Transcription can run on CPU but may consume significant resources, potentially delaying meeting reports. Monitor server performance and disable the feature if necessary.

Model Configuration Options

By default, the STT model named "Systran/faster-whisper-small" will be used. It provides good coverage of most speech and produces generally good results without being too CPU/Memory resource intensive. The model can be changed if you have a preference.

Docker

Set preferred model in the .env file:

TRANSCRIBER_MODEL_NAME=deepdml/faster-whisper-large-v3-turbo-ct2

Kubernetes

Set the preferred model via yaml config in the deployment:

transcriber:
  modelName: deepdml/faster-whisper-large-v3-turbo-ct2

Cloud-based Transcription Support

By default, the transcription is executed in the local cluster using local CPU/GPU resources.
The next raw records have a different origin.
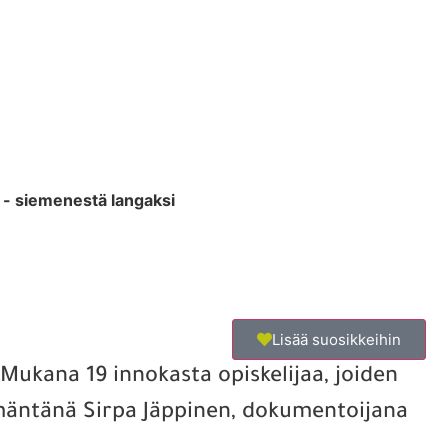
 - siemenestä langaksi
Lisää suosikkeihin
Mukana 19 innokasta opiskelijaa, joiden
emäntänä Sirpa Jäppinen, dokumentoijana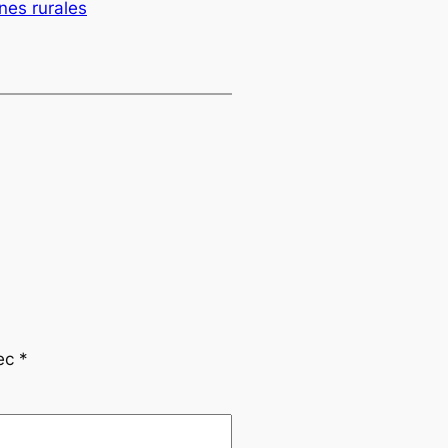
nes rurales
vec
*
There is an option of using cloud-based transcription if desired (from OpenAI, for example).

Docker

Set your OpenAI API key and Transcription base URL in custom.env:

TRANSCRIPTION_API_KEY={your-openai-api-key}
OFFLINE_TRANSCRIBER_BASE_URL=https://api.openai.com
TRANSCRIPTION_MODEL=whisper-1

Kubernetes

Set your OpenAI API key via yaml config in the deployment:

global:
  transcriptionApiKey: {your-openai-api-key}

Note: The OpenAI URL and model are configured by default in the helm charts if you provide a transcription API key as above. However, they can be configured separately as needed:

global:
  transcriptionBaseUrl: https://api.openai.com
  transcriptionModel: whisper-1

Note: Other cloud providers may also be used if they conform to the OpenAI REST API for STT.